This time last week I was half way through a major ballet adventure with a lot of fellow ballet nerds that I had never met before. Despite vowing never to join Twitter and only doing so to spread the word of losing local arts some good things have happened.
After only two months of tweeting random ballet related musings, the lovely Rebecca invited me along to my first UK Ballet Tweep Meet. The words ballet/Swan Lake masterclass/ex-Royal Ballet dancers/afternoon tea/champagne/tutus go together very well in my eyes and I was booking those train tickets faster than Tamara Rojo chainéd past me at the Royal Albert Hall earlier this year.
So armed with tutus I cheated on my original ballerinas and headed to London. I had no idea what to expect, apart from the fact I didn’t know anybody (unless you count tweeting). It kind of felt like a first day at school. Dancing with people you have never met/without my original ballerinas felt quite daunting. I certainly didn’t want to be at the end of the barre getting lost. I was quite concerned at my lack of experience compared to some and most of all being completely rubbish at ballet altogether and offending the wonderful ladies, Isabel McMeekan and Karis Scarlette from Everybody Ballet with my lack of Penché.
The barre work was good, simple compared to what we have be used to in our own class recently. I was pretty relieved about this and about the fact that we missed Frappés out. The less chance for messing up and a load of corrections in front of a load of ballerinas I had just met the better! I was very aware of making sure I was doing things properly and the fact my arms were in the correct positions. Insert *serious ballerina face* here.
Barre work over, nicely warmed up we moved on the a few simple jumps. I enjoyed the fact they were ‘simple’. I had no idea what was about to come next. And it was about here that I was starting to kick myself for forgetting to bring water. Who the hell forgets to bring water to a three hour ballet class? Me. Me, because I was so cold when I got of the train in London that all I could think about was buying a hot drink, therefore completely masking my ability to remember to buy some water.
Well, as this was a Swan Lake Masterclass I should probably discuss the Swan Lake-ness of the experience. I love Swan Lake. A lot. I could watch it over and over and over again. I danced parts of it earlier in the year in front of friends and family. I think that it’s the most played album on my walks to and from work everyday.

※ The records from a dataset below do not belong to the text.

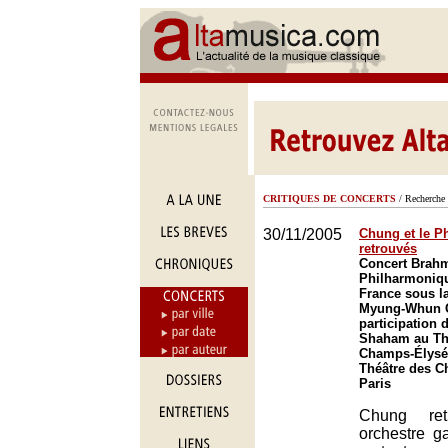
CRITIQUES DE CONCERTS
/ Recherche 
30/11/2005
Chung et le P
retrouvés
Concert Brahm
Philharmoniq
France sous la
Myung-Whun C
participation 
Shaham au Th
Champs-Élysée
Théâtre des C
Paris
Chung re
orchestre g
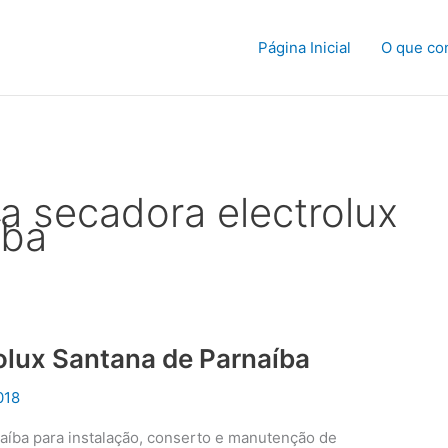
Página Inicial
O que co
ca secadora electrolux
íba
rolux Santana de Parnaíba
018
naíba para instalação, conserto e manutenção de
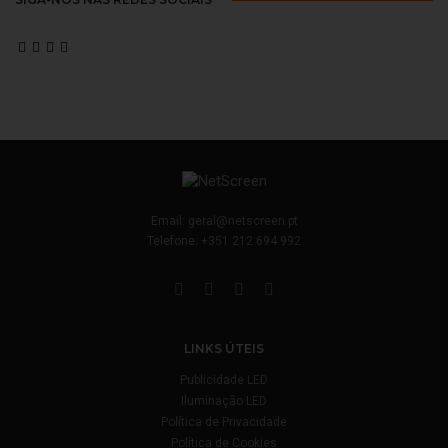
Email:
geral@netscreen.pt
Telefone:
+351 212 694 992
LINKS ÚTEIS
Publicidade LED
Iluminação LED
Política de Privacidade
Política de Cookies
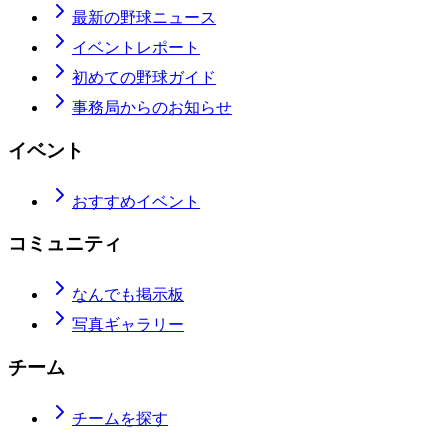
最新の野球ニュース
イベントレポート
初めての野球ガイド
事務局からのお知らせ
イベント
おすすめイベント
コミュニティ
なんでも掲示板
写真ギャラリー
チーム
チームを探す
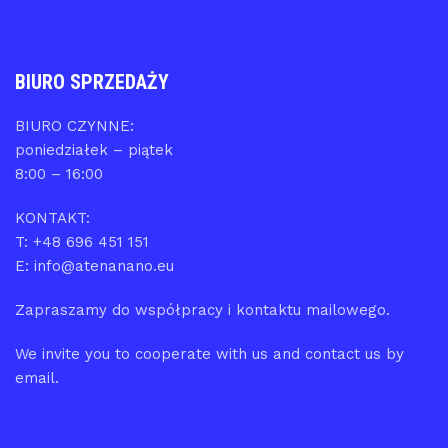
BIURO SPRZEDAŻY
BIURO CZYNNE:
poniedziałek – piątek
8:00 – 16:00
KONTAKT:
T: +48 696 451 151
E: info@atenanano.eu
Zapraszamy do współpracy i kontaktu mailowego.
We invite you to cooperate with us and contact us by
email.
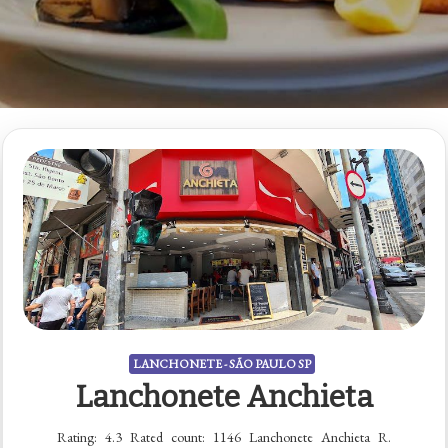
LANCHONETE - SÃO PAULO SP
Lanchonete Anchieta
Rating: 4.3 Rated count: 1146 Lanchonete Anchieta R.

Listening to the Waltz from Act I makes me want to give up work and dance EVERY SINGLE DAY. So Swan Lake Masterclass is perfect for me.
I expected to be Bourrée-ing around with swan-arms for a few hours. I am good at that, even if I do say so myself. I love a good Bourrée en pointe.
And then my dreams were shot down when Isabel and Karis showed a video of Royal Ballet’s Dance of the Big Swans.
Two hours to learn this. And then perform it with our partners in front of everybody. HA! And I had forgotten my water. And I only have one 85 minute lesson a week, and then only regularly for 18 months. Guess I would just have to get stuck in.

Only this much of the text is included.